The governance of chemicals and nanomaterials presents a critical challenge, as significant uncertainties regarding safety and sustainability match their innovation potential.
This creates a “knowledge-to-action” gap, hindering the practical implementation of safety and sustainability by design (SSbD) principles.
While stakeholder engagement is crucial, the literature provides insufficient guidance on how to orchestrate collaboration among diverse actors—such as industry, policymakers, and citizens—who hold fragmented knowledge and divergent interests.
This study addresses this gap by employing an 18-month action design research methodology to co-develop the CheMatSustain Facility, a sustainability-oriented digital platform.
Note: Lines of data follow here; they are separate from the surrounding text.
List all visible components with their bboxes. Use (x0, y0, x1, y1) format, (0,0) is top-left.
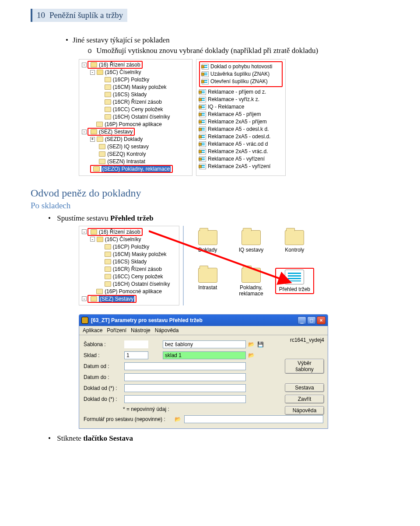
folder-icon (91, 62, 97, 67)
list-item[interactable]: Reklamace 2xA5 - vyřízení (199, 163, 283, 170)
report-icon (199, 149, 206, 154)
field-datum-od[interactable] (124, 362, 246, 370)
expand-icon[interactable]: + (90, 137, 95, 142)
folder-icon (105, 281, 111, 287)
list-item[interactable]: Reklamace A5 - vrác.od d (199, 140, 283, 148)
report-icon (202, 71, 209, 77)
screenshot-tree-reports: -(16) Řízení zásob -(16C) Číselníky (16C… (79, 59, 381, 176)
report-icon (202, 79, 209, 84)
folder-pokladny[interactable]: Pokladny, reklamace (231, 268, 270, 297)
expand-icon[interactable]: - (82, 296, 87, 301)
expand-icon[interactable]: - (82, 63, 87, 67)
report-icon (199, 141, 206, 147)
folder-icon (91, 129, 97, 134)
list-item[interactable]: Reklamace A5 - příjem (199, 111, 283, 118)
button-vyber-sablony[interactable]: Výběr šablony (285, 359, 324, 374)
folder-icon (91, 229, 97, 235)
report-icon (199, 97, 206, 102)
label-sklad: Sklad : (84, 352, 123, 358)
rc-label: rc1641_vydej4 (290, 337, 324, 343)
field-sablona-code[interactable] (124, 340, 148, 348)
list-item[interactable]: IQ - Reklamace (199, 103, 283, 111)
list-item[interactable]: Reklamace - příjem od z. (199, 88, 283, 96)
list-item[interactable]: Otevření šuplíku (ZNAK) (202, 78, 280, 85)
folder-kontroly[interactable]: Kontroly (275, 230, 314, 253)
list-item[interactable]: Reklamace - vyříz.k z. (199, 96, 283, 103)
page-header: 10Peněžní šuplík a tržby (31, 9, 127, 22)
field-doklad-od[interactable] (124, 384, 246, 392)
minimize-button[interactable]: _ (298, 316, 306, 324)
bullet-other-reports: Jiné sestavy týkající se pokladen (66, 35, 381, 46)
report-icon (199, 104, 206, 110)
field-sklad-name[interactable] (163, 351, 246, 359)
list-item[interactable]: Uzávěrka šuplíku (ZNAK) (202, 70, 280, 78)
folder-icon-grid: Doklady IQ sestavy Kontroly Intrastat Po… (183, 226, 318, 305)
expand-icon[interactable]: - (90, 70, 95, 75)
field-sablona[interactable] (163, 340, 246, 348)
folder-intrastat[interactable]: Intrastat (188, 268, 227, 291)
folder-icon (105, 252, 111, 257)
list-item[interactable]: Reklamace A5 - odesl.k d. (199, 126, 283, 133)
folder-iq[interactable]: IQ sestavy (231, 230, 270, 253)
folder-icon (105, 274, 111, 279)
screenshot-tree-icons: -(16) Řízení zásob -(16C) Číselníky (16C… (79, 226, 381, 305)
expand-icon[interactable]: - (82, 130, 87, 134)
report-icon (199, 112, 206, 117)
label-doklad-od: Doklad od (*) : (84, 385, 123, 391)
report-icon (202, 64, 209, 70)
menu-aplikace[interactable]: Aplikace (83, 327, 102, 333)
field-datum-do[interactable] (124, 373, 246, 381)
list-item[interactable]: Reklamace A5 - vyřízení (199, 155, 283, 163)
folder-icon (105, 77, 111, 82)
folder-doklady[interactable]: Doklady (188, 230, 227, 253)
save-icon[interactable]: 💾 (256, 341, 264, 348)
report-icon (199, 89, 206, 95)
report-icon (199, 126, 206, 132)
sub-bullet-reprint: oUmožňují vytisknou znovu vybrané doklad… (88, 46, 381, 56)
nav-tree-2[interactable]: -(16) Řízení zásob -(16C) Číselníky (16C… (79, 226, 179, 305)
heading-odvod: Odvod peněz do pokladny (31, 187, 381, 199)
button-napoveda[interactable]: Nápověda (285, 406, 324, 415)
folder-icon (97, 137, 103, 142)
folder-icon (96, 289, 103, 294)
dialog-parametry: [63_ZT] Parametry pro sestavu Přehled tr… (79, 314, 328, 429)
maximize-button[interactable]: □ (307, 316, 316, 324)
menu-napoveda[interactable]: Nápověda (155, 327, 179, 333)
folder-icon (91, 296, 97, 302)
list-item[interactable]: Reklamace 2xA5 - příjem (199, 118, 283, 126)
folder-icon (105, 99, 111, 105)
nav-tree[interactable]: -(16) Řízení zásob -(16C) Číselníky (16C… (79, 59, 192, 176)
button-sestava[interactable]: Sestava (285, 383, 324, 392)
titlebar[interactable]: [63_ZT] Parametry pro sestavu Přehled tr… (79, 315, 328, 326)
button-zavrit[interactable]: Zavřít (285, 395, 324, 403)
report-icon (199, 119, 206, 125)
open-icon[interactable]: 📂 (247, 352, 255, 359)
folder-icon (105, 114, 111, 119)
expand-icon[interactable]: - (82, 229, 87, 234)
list-item[interactable]: Doklad o pohybu hotovosti (202, 63, 280, 70)
report-list[interactable]: Doklad o pohybu hotovosti Uzávěrka šuplí… (196, 59, 286, 176)
close-button[interactable]: × (317, 316, 326, 324)
list-item[interactable]: Reklamace 2xA5 - odesl.d. (199, 133, 283, 140)
open-icon[interactable]: 📂 (174, 416, 182, 423)
form-area: Šablona : 📂 💾 Sklad : 📂 Datum od : Datum… (79, 335, 328, 428)
dialog-title: [63_ZT] Parametry pro sestavu Přehled tr… (91, 317, 203, 323)
field-formular[interactable] (184, 415, 323, 423)
folder-icon (96, 122, 103, 127)
folder-icon (99, 144, 105, 149)
folder-icon (105, 244, 111, 249)
folder-prehled-trzeb[interactable]: Přehled tržeb (275, 268, 314, 294)
label-doklad-do: Doklad do (*) : (84, 396, 123, 402)
open-icon[interactable]: 📂 (247, 341, 255, 348)
list-item[interactable]: Reklamace 2xA5 - vrác.d. (199, 148, 283, 155)
folder-icon (99, 159, 105, 164)
folder-icon (105, 84, 111, 90)
page-number: 10 (37, 11, 45, 20)
expand-icon[interactable]: - (90, 237, 95, 242)
menu-nastroje[interactable]: Nástroje (131, 327, 150, 333)
label-datum-od: Datum od : (84, 363, 123, 369)
field-sklad-code[interactable] (124, 351, 148, 359)
menu-porizeni[interactable]: Pořízení (107, 327, 126, 333)
menubar[interactable]: Aplikace Pořízení Nástroje Nápověda (79, 326, 328, 335)
field-doklad-do[interactable] (124, 395, 246, 403)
Through iterative cycles involving a systematic literature review, open surveys, expert focus groups, and co-design workshops with over 100 stakeholders, researchers identify core governance barriers and co-create a digital artifact to overcome them.
Theoretically, this paper advances stakeholder and platform theory by providing a validated empirical model of how a sustainability-oriented digital platform can function as a knowledge exchange bridging mechanism.
Additionally, this paper further operationalizes stakeholder engagement as a core design principle, detailing the orchestration mechanisms necessary to translate fragmented knowledge into co-created value.
In conclusion, this study presents the CheMatSustain Facility. This co-designed digital infrastructure translates abstract SSbD principles into actionable tools for industry, evidence-based syntheses for policymakers, and accessible information for citizens, thereby fostering an ecosystem for responsible innovation.